ASSIGNED TASK: Could you copy exactly the line that contains "mahovinu mog Poreča, pod dlanom" and every line after it to the end of the records, and nothing more?

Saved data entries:
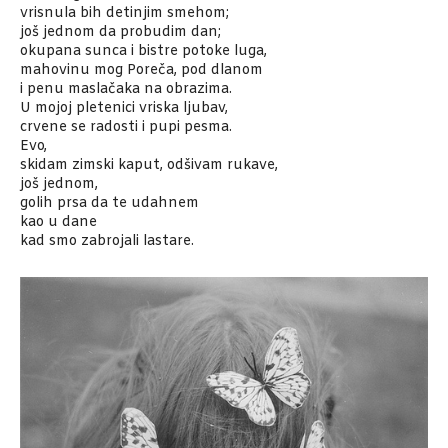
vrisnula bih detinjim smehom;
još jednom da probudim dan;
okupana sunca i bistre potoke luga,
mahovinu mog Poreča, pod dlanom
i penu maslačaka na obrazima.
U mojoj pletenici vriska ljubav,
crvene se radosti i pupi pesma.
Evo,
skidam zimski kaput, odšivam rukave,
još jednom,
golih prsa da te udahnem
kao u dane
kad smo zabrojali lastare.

EXPECTED ANSWER:
mahovinu mog Poreča, pod dlanom
i penu maslačaka na obrazima.
U mojoj pletenici vriska ljubav,
crvene se radosti i pupi pesma.
Evo,
skidam zimski kaput, odšivam rukave,
još jednom,
golih prsa da te udahnem
kao u dane
kad smo zabrojali lastare.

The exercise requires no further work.